The vehicle that’s undergoing this last-minute fix is the first in what will become a robot taxi fleet called Gacha, a collaboration between Finnish autonomous driving pioneer Sensible 4 and Japanese homeware brand Muji. The design is inspired by the toys – also called gacha – that are available from vending machines in Japan: money goes in and trinkets, cased in a little protective plastic bubble, come clattering out.
One day – the company hopes – vehicles like this will caper around the city and its outlying areas running people from place to place (passengers would order it using an app, of course). And there’s one thing that makes this little bus really clever.
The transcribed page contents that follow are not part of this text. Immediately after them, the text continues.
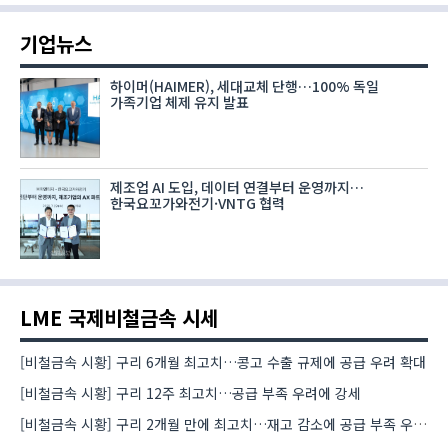
기업뉴스
하이머(HAIMER), 세대교체 단행…100% 독일
가족기업 체제 유지 발표
제조업 AI 도입, 데이터 연결부터 운영까지…
한국요꼬가와전기·VNTG 협력
LME 국제비철금속 시세
[비철금속 시황] 구리 6개월 최고치…콩고 수출 규제에 공급 우려 확대
[비철금속 시황] 구리 12주 최고치…공급 부족 우려에 강세
[비철금속 시황] 구리 2개월 만에 최고치…재고 감소에 공급 부족 우려 확대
While most driverless vehicles encounter problems with snow, rain and fog, Gacha is equipped with better sensors to ensure that when its environment changes, it still works.
“While autonomous personal vehicles are far away [in the future], the expectations between these and robo-taxis are very different,” says Harri Santamala, the founder and CEO of Sensible 4. “With Gacha you deploy a system within a certain area – the complexity of the problem can be managed.” The first Gachas are supposed to appear on the highways and byways of the greater Helsinki area by 2021.
Now that the developers have ironed out those problems, it’s time to head back outside for a quick jaunt in the Gacha. Up close it is more spacious than it looks from afar. The interior is comfortable and, with seats positioned facing each other, it has a convivial feel.
We make a quick 400-metre lap of the tarmac, taking in views of Parliament House, the Helsinki Music Centre and the ALA-designed library. One day Gacha buses are intended to travel at about 40km/h but this one moves off at a speed that might just outstrip the nippier varieties of mobility scooters. No good if you’re in a rush. Gacha, in every sense, is likely to take longer than expected to arrive.